Students have attended a celebratory event to mark the start of a partnership for helping care leavers excel in higher education.
Plymouth University has partnered with The Unite Foundation - the charitable arm of its student accommodation partner, Unite Students - to provide free accommodation and a cost of living allowance to a number of successful applicants. Eligible students include those who have previously been in local authority care, are irreconcilably estranged from their parents or have been living in residential provision for young homeless adults.
On 21 October the first cohort of students benefiting from the scholarship met with Professor David Coslett, Interim Vice-Chancellor and Chief Executive at Plymouth University, and Jenny Shaw, Chair of the Unite Foundation, as they signed a Memorandum of Understanding.
Following the partnership agreement back in May, The Unite Foundation is set to award five scholarships each year to applicants to Plymouth University, which will meet the full cost of accommodation in a Plymouth Unite student property for 52 weeks of the year plus a cash scholarship of £3,000 per year, for the duration of their course.
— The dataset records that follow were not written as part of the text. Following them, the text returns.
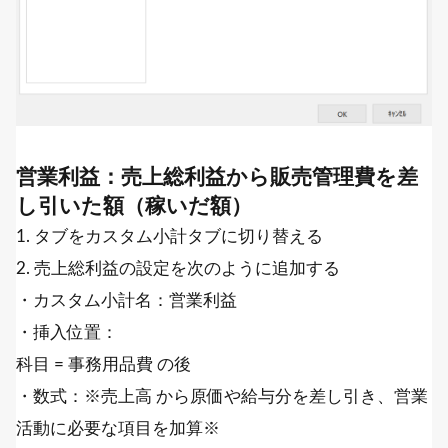
営業利益：売上総利益から販売管理費を差
し引いた額（稼いだ額）
1. タブをカスタム小計タブに切り替える
2. 売上総利益の設定を次のように追加する
・カスタム小計名：営業利益
・挿入位置：
科目 = 事務用品費 の後
・数式：※売上高 から原価や給与分を差し引き、営業
活動に必要な項目を加算※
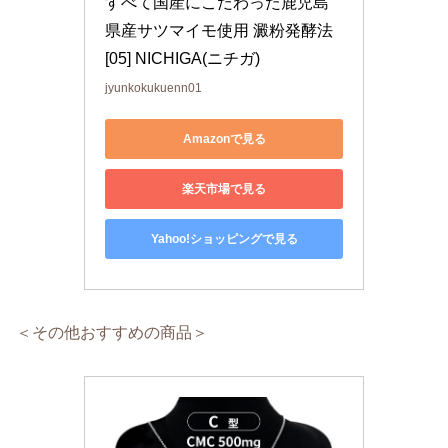
すべて国産にこだわった鹿児島
県産サツマイモ使用 澱粉発酵法 
[05] NICHIGA(ニチガ)
jyunkokukuenn01
Amazonで見る
楽天市場で見る
Yahoo!ショッピングで見る
＜その他おすすめの商品＞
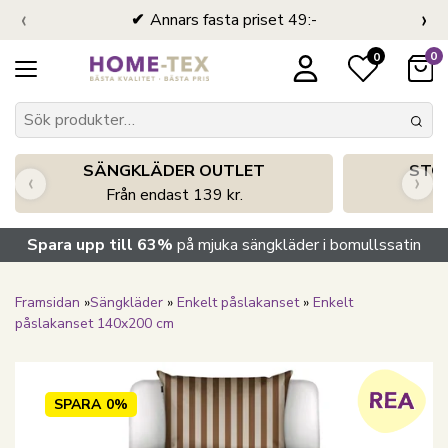
‹
›
Annars fasta priset 49:-
0
0
SÄNGKLÄDER OUTLET
STO
‹
›
Från endast 139 kr.
S
Spara upp till 63%
på mjuka sängkläder i bomullssatin
Framsidan
»
Sängkläder
»
Enkelt påslakanset
»
Enkelt
påslakanset 140x200 cm
SPARA
0%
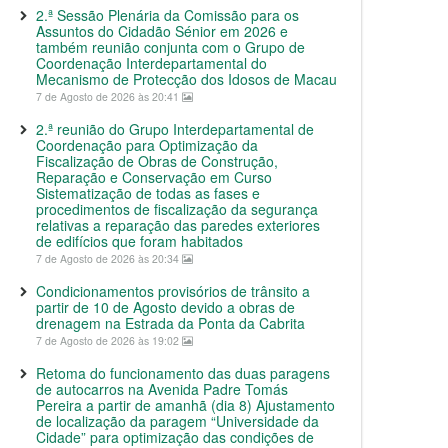
2.ª Sessão Plenária da Comissão para os
Assuntos do Cidadão Sénior em 2026 e
também reunião conjunta com o Grupo de
Coordenação Interdepartamental do
Mecanismo de Protecção dos Idosos de Macau
7 de Agosto de 2026 às 20:41
2.ª reunião do Grupo Interdepartamental de
Coordenação para Optimização da
Fiscalização de Obras de Construção,
Reparação e Conservação em Curso
Sistematização de todas as fases e
procedimentos de fiscalização da segurança
relativas a reparação das paredes exteriores
de edifícios que foram habitados
7 de Agosto de 2026 às 20:34
Condicionamentos provisórios de trânsito a
partir de 10 de Agosto devido a obras de
drenagem na Estrada da Ponta da Cabrita
7 de Agosto de 2026 às 19:02
Retoma do funcionamento das duas paragens
de autocarros na Avenida Padre Tomás
Pereira a partir de amanhã (dia 8) Ajustamento
de localização da paragem “Universidade da
Cidade” para optimização das condições de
This equates to approximately £30,000 of financial support per student over the course of their degree. This is a vital source of support for the students who apply, particularly as funding is one of the key issues to determine whether a care leaver will attend or stay on in higher education.
Louise Baker, who attended the event on behalf of the University’s care leavers’ team, said:
“Accommodation and funding are two of the most important considerations for any student and a major factor in how they settle in to their new city and life, and our first cohort of Plymouth University Unite scholars have been delighted to meet Jenny and her colleagues from Unite who, along with the University, have effectively opened up the door to afford them a future in higher education.”
Jenny Shaw from The Unite Foundation said:
“The barriers faced by our scholars are very real. For example, if you are a young person who has been in care you are six times less likely to make it to university. That’s clearly unfair. Plymouth University is as committed to levelling the odds as we are, and it’s fantastic they have become a Unite Foundation partner university.”
Professor Coslett said:
“We are delighted to launch this partnership because it helps shape our inclusive approach to all students including young people from care backgrounds and others in need enabling them to realise their dreams.”
Plymouth University Care Leavers Service works with looked after young people prior to enrolment at Plymouth and with current students that are care leavers. It offers a care leaver bursary of £2,000 per year, access to year-round accommodation, membership of the Care Advisory Knowledge Exchange (CAKE) group plus a support worker who will signpost, advocate and provide a friendly listening ear.